According to Jalopnik’s military sub-blog Foxtrot Alpha, Logos Technologies and BRD are teaming up to create a next-generation military bike, with backing from the DARPA– the Dept. of Defense’s advanced development program.

The bike needs to be undetectable in many shapes and forms. So, in addition to running on multiple fuel types, it can run on electric power– resulting in zero engine sound. That takes away a motorcycle’s major tell. Just as important, the next-gen bikes are inexpensive (compared to other specialized transports like the V-22 Osprey), and can be suited for multiple theaters of warfare.

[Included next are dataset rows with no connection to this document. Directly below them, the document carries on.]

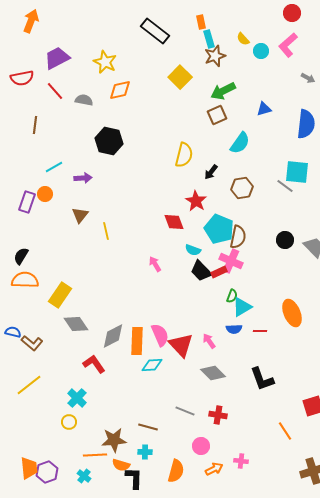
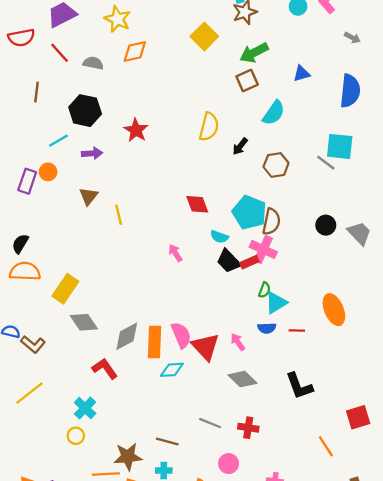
black hexagon: (109, 141) -> (85, 111), moved
red star: (196, 201) -> (136, 130), moved

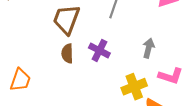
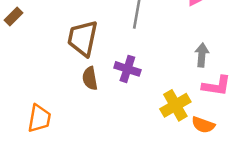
gray arrow: (149, 48) -> (202, 55), moved

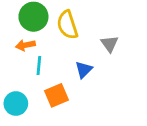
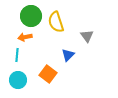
cyan line: (39, 66) -> (17, 55), moved
orange square: (57, 95) -> (48, 74), turned -30

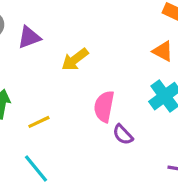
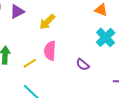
pink semicircle: (104, 106) -> (50, 51), moved

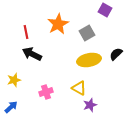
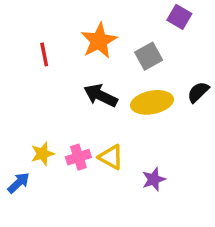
black arrow: (32, 54) -> (101, 96), moved
yellow star: (14, 80) -> (42, 154), moved
yellow triangle: (79, 88) -> (111, 157), moved

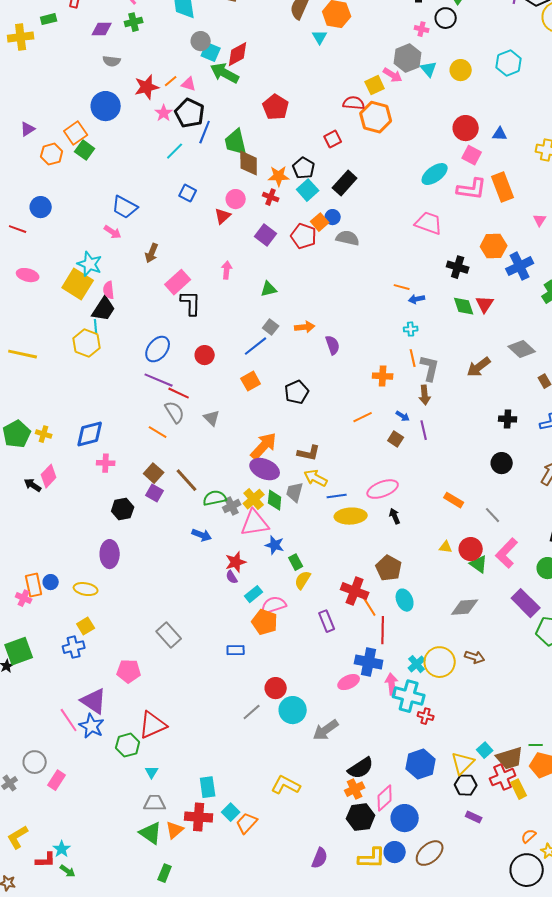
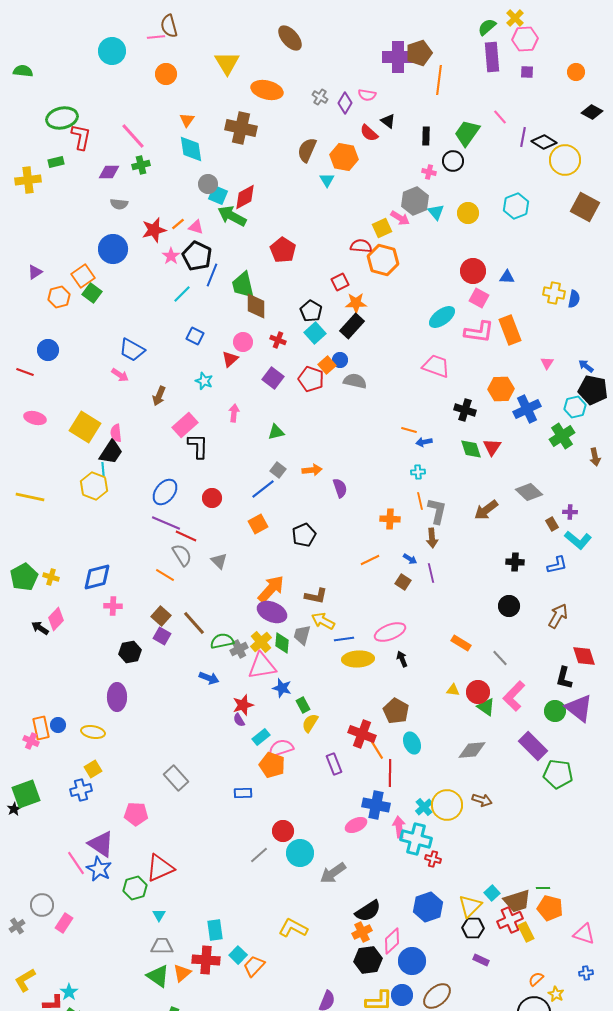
orange star: (279, 176) -> (356, 303), moved
cyan star: (90, 264) -> (204, 381), moved, size x0.7

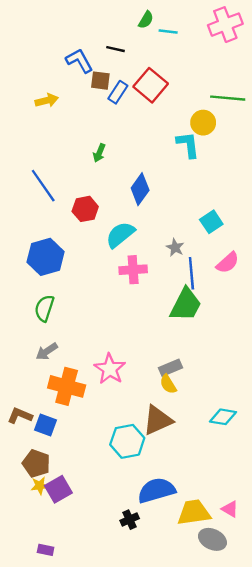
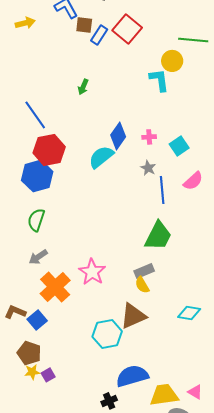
yellow arrow: (47, 100) -> (25, 23), moved
blue diamond: (140, 189) -> (118, 136), moved
red hexagon: (85, 209) -> (49, 150), moved, size x1.4
pink cross: (133, 270) -> (149, 137), moved, size x0.6
green trapezoid: (186, 305) -> (158, 236), moved
orange cross: (67, 386) -> (55, 287), turned 32
blue square: (46, 425) -> (37, 320), turned 30
purple square: (58, 489) -> (48, 375), size x0.6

24 thoughts on “Special Forces Add Multi-Fuel Hybrid Motorcycle to Arsenal”


  1. Alternative headline:

    Once Again, Taxpayers Are Reamed For The Follies of Late Stage Imperialism

    ***
    Did you know that oil refineries burn a heck of a lot of coal? Why it’s a double whammy, Sammy.


    1. Thanks for sharing that great bite, and talking of Leicester here is a classic photo of that city that used to fill my lungs up with fresh sulphuric fumes a few years back. Ah breath deeply…………………….

      http://tinyurl.com/lcnhhv9


        1. rayduray – I do not really understand your question:

          If it is of interest, yes I did live in China for a while, and found the people very polite and courteous and enjoyed the culture and my travels there.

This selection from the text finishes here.